EXERCISE PROMPT.
Among the lines of the records, find all that carry the word "below" and copy them.

Start of EXERCISE MATERIAL

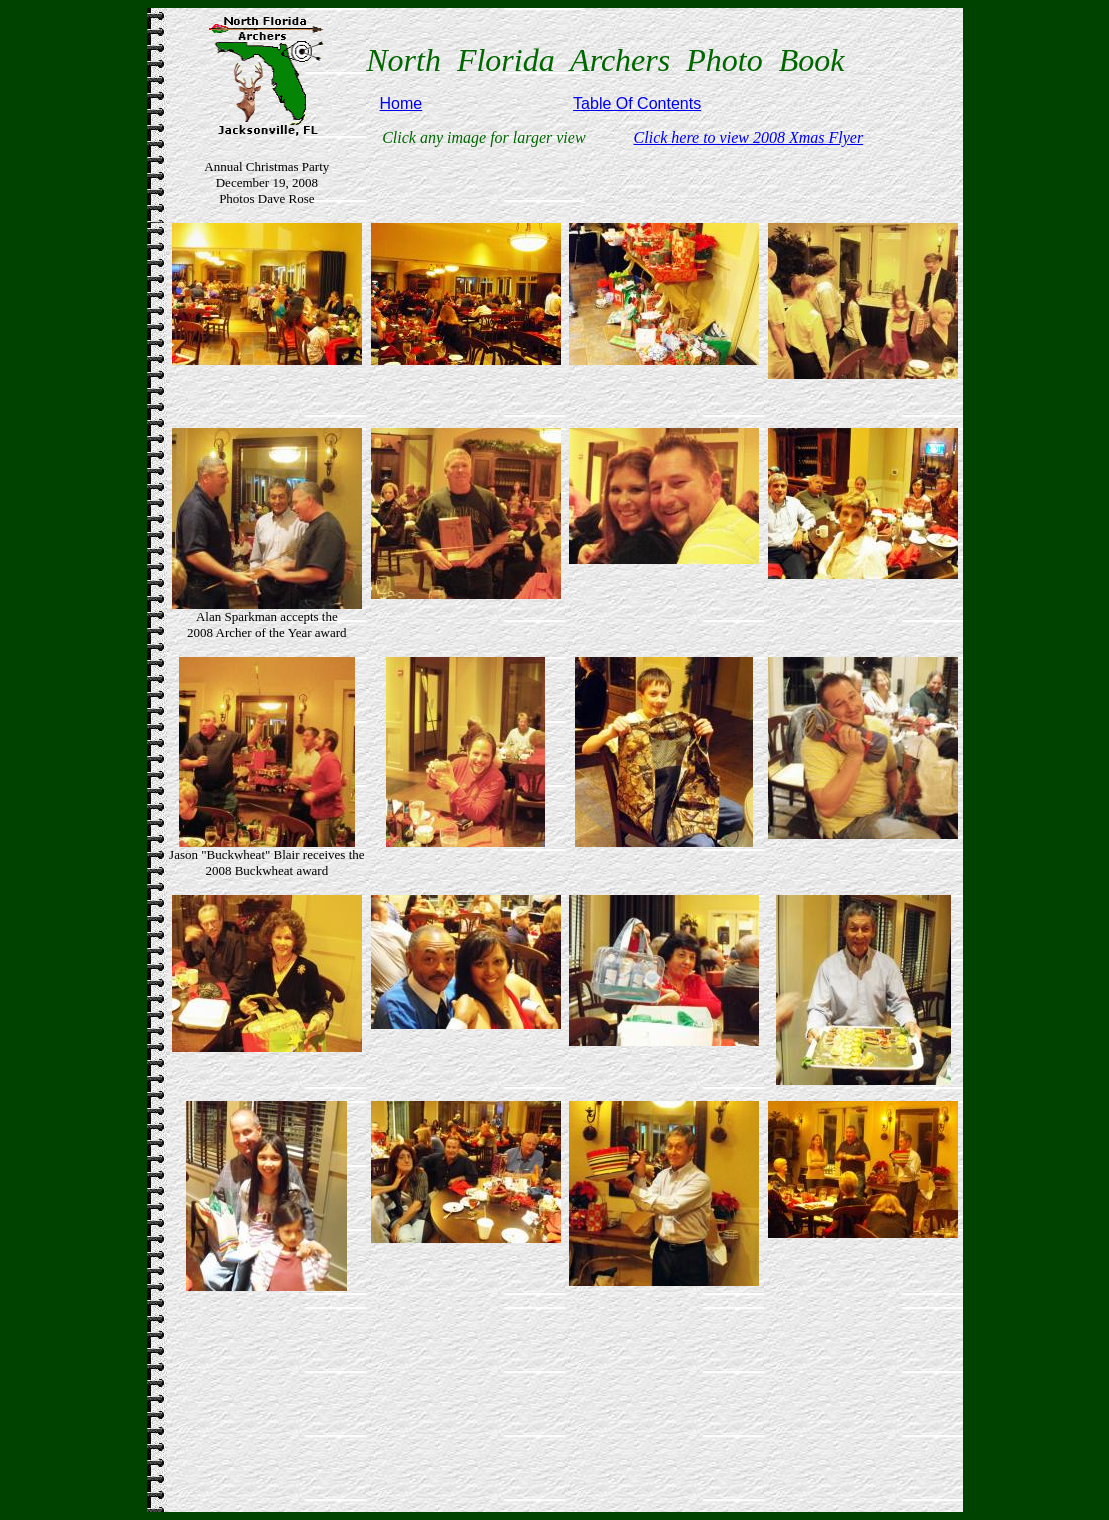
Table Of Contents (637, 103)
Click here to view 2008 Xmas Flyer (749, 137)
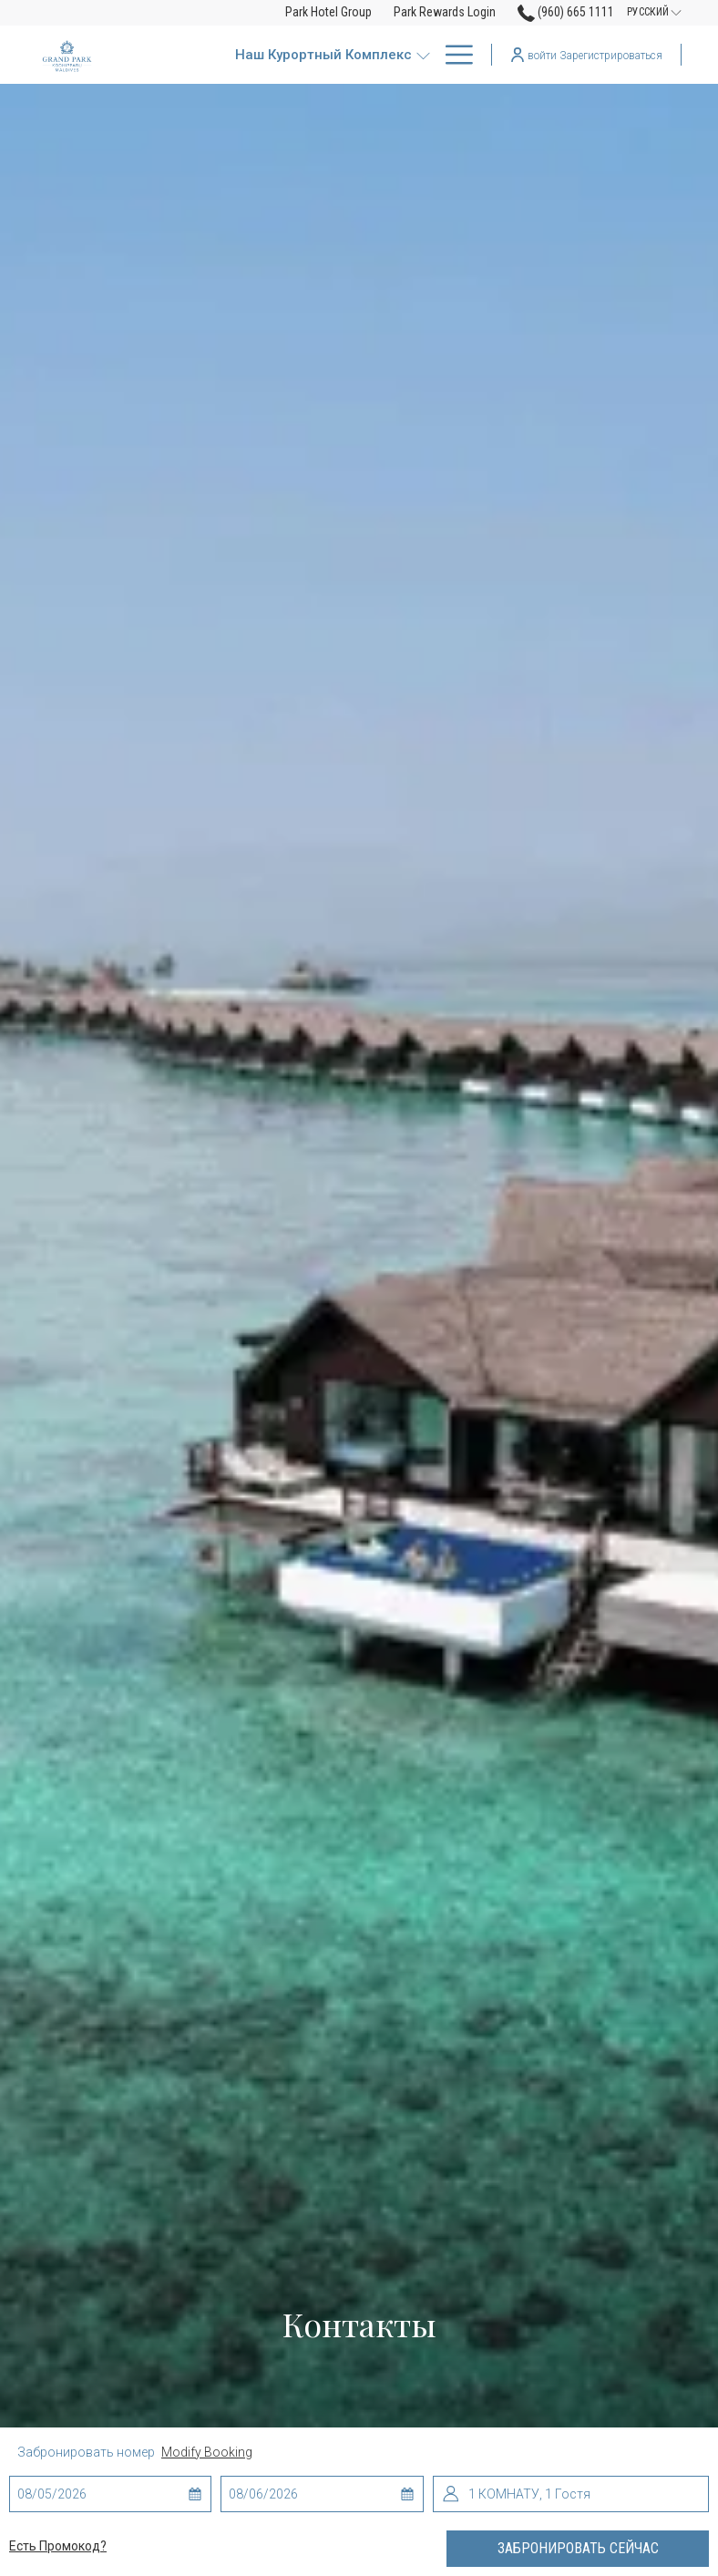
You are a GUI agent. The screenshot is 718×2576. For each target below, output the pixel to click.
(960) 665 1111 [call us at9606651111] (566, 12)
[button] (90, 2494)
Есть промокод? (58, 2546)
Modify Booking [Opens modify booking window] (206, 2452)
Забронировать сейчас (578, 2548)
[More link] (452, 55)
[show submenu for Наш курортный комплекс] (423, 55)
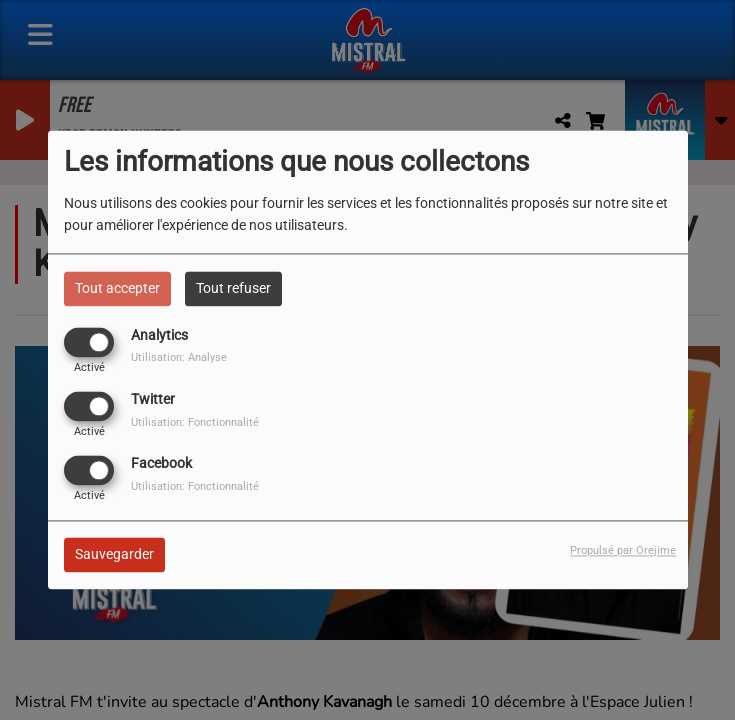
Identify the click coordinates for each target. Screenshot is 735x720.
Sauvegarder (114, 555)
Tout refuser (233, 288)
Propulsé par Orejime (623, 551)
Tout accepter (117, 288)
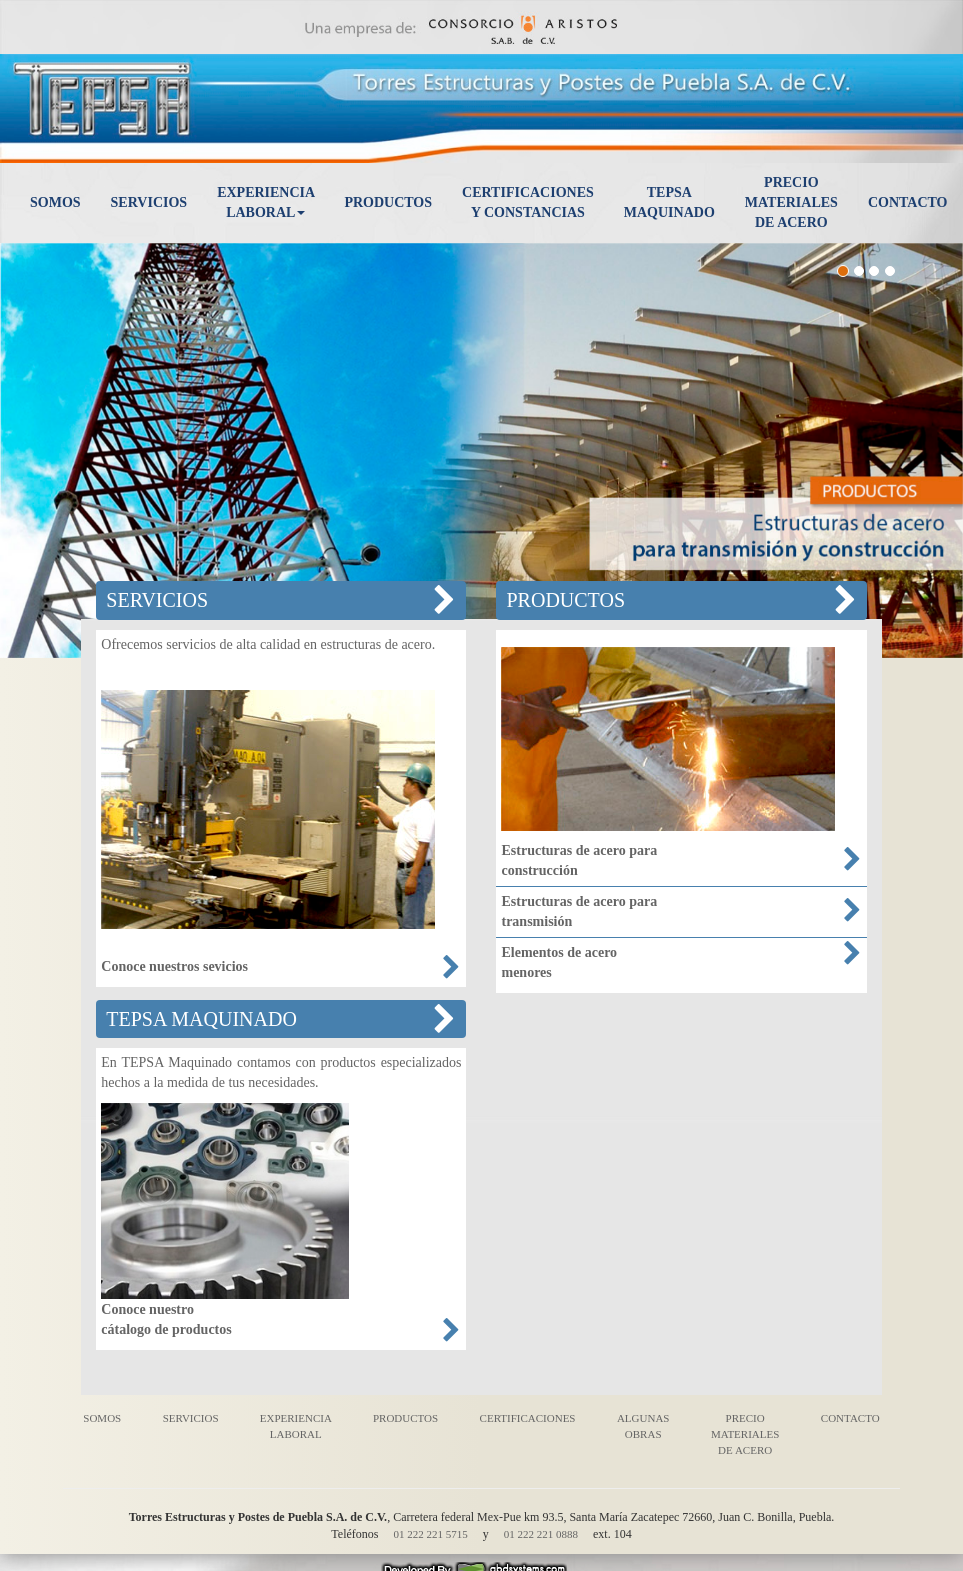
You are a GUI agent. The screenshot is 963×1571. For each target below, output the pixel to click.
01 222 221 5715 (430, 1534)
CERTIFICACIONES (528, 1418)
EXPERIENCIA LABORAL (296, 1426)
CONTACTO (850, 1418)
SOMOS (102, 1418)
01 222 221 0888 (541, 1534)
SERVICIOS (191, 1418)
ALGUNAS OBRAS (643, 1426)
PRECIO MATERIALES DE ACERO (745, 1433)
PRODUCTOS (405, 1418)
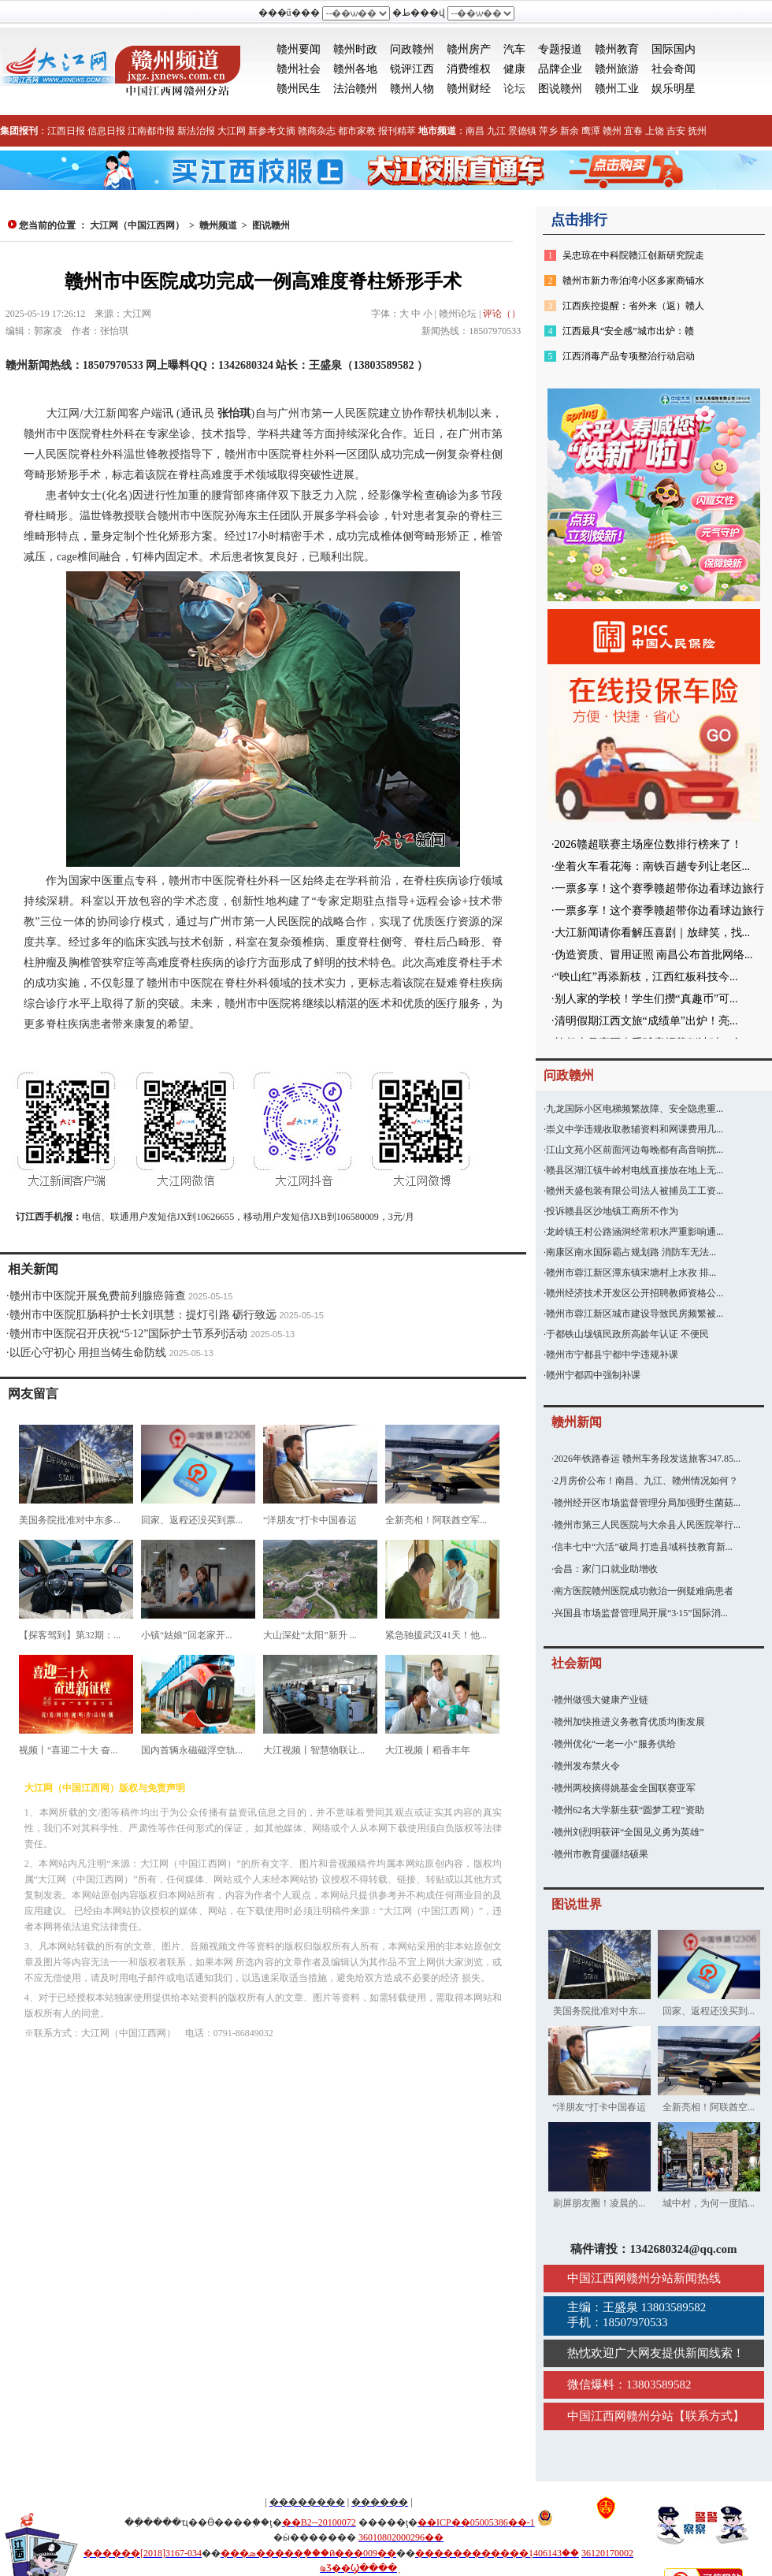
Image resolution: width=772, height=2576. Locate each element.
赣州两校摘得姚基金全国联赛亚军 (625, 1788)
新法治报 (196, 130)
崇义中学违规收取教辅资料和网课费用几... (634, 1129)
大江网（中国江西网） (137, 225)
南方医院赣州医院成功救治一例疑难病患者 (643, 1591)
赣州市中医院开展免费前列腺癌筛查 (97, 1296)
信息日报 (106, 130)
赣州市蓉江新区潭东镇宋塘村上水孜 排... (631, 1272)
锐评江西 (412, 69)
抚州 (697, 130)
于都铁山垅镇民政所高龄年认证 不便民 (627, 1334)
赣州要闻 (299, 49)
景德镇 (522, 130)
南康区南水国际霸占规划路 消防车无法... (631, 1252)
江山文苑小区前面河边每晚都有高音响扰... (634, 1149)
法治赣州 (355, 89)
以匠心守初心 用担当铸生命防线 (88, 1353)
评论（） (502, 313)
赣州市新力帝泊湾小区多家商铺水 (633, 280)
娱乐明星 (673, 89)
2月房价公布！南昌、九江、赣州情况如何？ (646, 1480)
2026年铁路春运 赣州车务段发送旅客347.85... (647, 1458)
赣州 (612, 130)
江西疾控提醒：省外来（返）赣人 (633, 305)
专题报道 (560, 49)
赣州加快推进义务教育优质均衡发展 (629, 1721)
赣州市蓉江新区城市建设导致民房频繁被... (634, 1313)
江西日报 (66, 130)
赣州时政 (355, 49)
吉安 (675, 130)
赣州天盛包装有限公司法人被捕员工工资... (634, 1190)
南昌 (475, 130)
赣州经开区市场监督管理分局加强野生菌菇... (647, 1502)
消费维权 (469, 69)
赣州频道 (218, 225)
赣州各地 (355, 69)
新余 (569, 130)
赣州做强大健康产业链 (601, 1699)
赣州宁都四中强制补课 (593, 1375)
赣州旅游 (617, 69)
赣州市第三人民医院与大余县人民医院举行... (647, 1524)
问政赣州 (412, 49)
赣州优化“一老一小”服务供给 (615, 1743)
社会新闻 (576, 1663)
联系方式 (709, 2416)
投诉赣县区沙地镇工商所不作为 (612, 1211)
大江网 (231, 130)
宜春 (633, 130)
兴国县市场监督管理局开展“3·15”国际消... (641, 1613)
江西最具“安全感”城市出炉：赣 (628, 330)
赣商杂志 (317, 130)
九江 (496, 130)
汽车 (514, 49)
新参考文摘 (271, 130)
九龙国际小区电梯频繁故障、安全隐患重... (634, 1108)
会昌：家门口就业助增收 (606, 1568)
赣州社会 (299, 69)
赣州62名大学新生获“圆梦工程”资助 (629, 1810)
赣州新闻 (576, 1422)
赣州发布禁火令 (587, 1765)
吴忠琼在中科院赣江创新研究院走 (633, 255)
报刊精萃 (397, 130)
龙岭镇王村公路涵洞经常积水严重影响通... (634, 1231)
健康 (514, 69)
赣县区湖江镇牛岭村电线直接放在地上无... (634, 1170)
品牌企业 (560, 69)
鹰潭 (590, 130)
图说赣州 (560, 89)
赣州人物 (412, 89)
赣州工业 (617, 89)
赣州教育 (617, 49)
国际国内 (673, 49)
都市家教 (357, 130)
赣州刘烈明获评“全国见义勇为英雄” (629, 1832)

End of EXERCISE MATERIAL

ANSWER SPACE.
You are a GUI agent. The screenshot is 718×2576. For each target below, output the pixel to click.
You are a GUI agent. The screenshot is 963×1571. For each target below, output the pixel to click.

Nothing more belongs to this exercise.